Laura Seitz, Deseret News
I've written previously against Utah's one-party political system. That's not because I think we need to manipulate the system to ensure an equal balance between political parties, or some kind of political affirmative action. In large part, it's because I think a more open, less partisan electoral process would help us elect public officials who would provide better checks on one another and a citizenry that would be less complacent. When every statewide office, a supermajority of the Legislature, and five out of six federal offices are held by the same party, lawmakers and the public get sloppy, scratching each other's backs and trusting each other to the point of not noticing when bad laws are getting passed. In 2011, for example, the Legislature fast-tracked HB477, the open records law with sweeping changes to GRAMA. The bill was in essence a conflict of interest for every legislator, yet it passed both chambers at the end of the session, just two days after it was unveiled, with very little question or discussion. The public probably wouldn't have even heard about it except that when the media got wind of it, having a personal stake in the matter, it solicited much public outcry, which led to its repeal.
But what about other laws that have been passed the same way?
In 2008, after HB493 (Stalking Amendments) had already passed overwhelmingly and been signed into law with practically no debate, I got wind of it. The Legislature had made a complete overhaul to Utah's stalking laws, calling them technical updates for the Internet age and creating a law so broad and vague that virtually anyone could be charged with stalking. The law had been requested by the attorney general's office, and the sponsors were legislators who arguably had personal conflicts of interest. But when I contacted legislators, nobody was interested in taking any leadership to repeal it. To complicate matters, Utah allows for ex parte civil stalking injunctions by a preponderance of the evidence, the violation of which is a per se crime. And even more disconcerting is that the new stalking laws changed what had previously been somewhat difficult to accomplish legally — giving the attorney general's office, as well as insider Republicans, the ability to use law enforcement to win personal and political vendettas against annoying personal and political critics (e.g., in both State v. Guyon and Towner v. Ridgway, what was questionably stalking under the old law would have been slam dunks under the new law).

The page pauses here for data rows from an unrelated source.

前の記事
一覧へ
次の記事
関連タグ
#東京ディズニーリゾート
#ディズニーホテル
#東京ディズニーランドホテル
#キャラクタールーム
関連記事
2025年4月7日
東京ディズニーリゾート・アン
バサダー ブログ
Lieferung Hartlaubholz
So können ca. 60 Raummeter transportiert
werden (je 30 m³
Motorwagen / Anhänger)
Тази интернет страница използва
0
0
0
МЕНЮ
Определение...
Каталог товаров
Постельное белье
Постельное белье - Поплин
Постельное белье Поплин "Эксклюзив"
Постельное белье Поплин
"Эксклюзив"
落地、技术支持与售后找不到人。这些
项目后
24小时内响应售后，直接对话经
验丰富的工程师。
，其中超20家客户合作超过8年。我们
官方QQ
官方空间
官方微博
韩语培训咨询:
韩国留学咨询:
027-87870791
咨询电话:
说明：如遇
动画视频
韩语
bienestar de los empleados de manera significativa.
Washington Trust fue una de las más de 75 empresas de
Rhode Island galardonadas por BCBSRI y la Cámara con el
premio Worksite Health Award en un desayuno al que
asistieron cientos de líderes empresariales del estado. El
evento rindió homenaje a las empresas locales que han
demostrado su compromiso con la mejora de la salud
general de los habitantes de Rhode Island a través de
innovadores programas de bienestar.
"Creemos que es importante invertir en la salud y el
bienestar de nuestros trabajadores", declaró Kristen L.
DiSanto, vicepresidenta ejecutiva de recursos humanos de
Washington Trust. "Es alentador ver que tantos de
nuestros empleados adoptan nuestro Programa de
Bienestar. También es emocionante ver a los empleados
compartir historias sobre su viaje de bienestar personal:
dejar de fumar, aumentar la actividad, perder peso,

Another law drafted at the request of the attorney general's office, Utah's administrative subpoena law, allows for warrantless subpoenas. Due to the national spotlight on administrative subpoenas, Utah is now taking a second look at its law. But don't be fooled. This isn't a debate about protecting children from serious endangerment or protecting the privacy of potential perpetrators. Courts are set up for quick turnaround time on emergency warrants. It's about whether we'll allow for a serious abuse of power, since the law allows warrantless subpoenas to be issued when investigating stalking, previously discussed as a broadly-defined offense.
How many other laws don't we know about? With investigations into the attorney general's office, legislators are starting to see that it's possible for those within their own party to be corrupt.
But let's not wait for scandals. We expect our public officials to uphold the public trust and engage in all due diligence when considering laws. That means questioning everything, even if it's sponsored by friends and allies. Legislators, please find and review all corrupt laws that have been passed, no matter their source, and repeal them.
Tiani Coleman has a doctorate from Cornell Law School, is a past chairman of the Salt Lake County Republican Party and is a founding member of SureVote.org.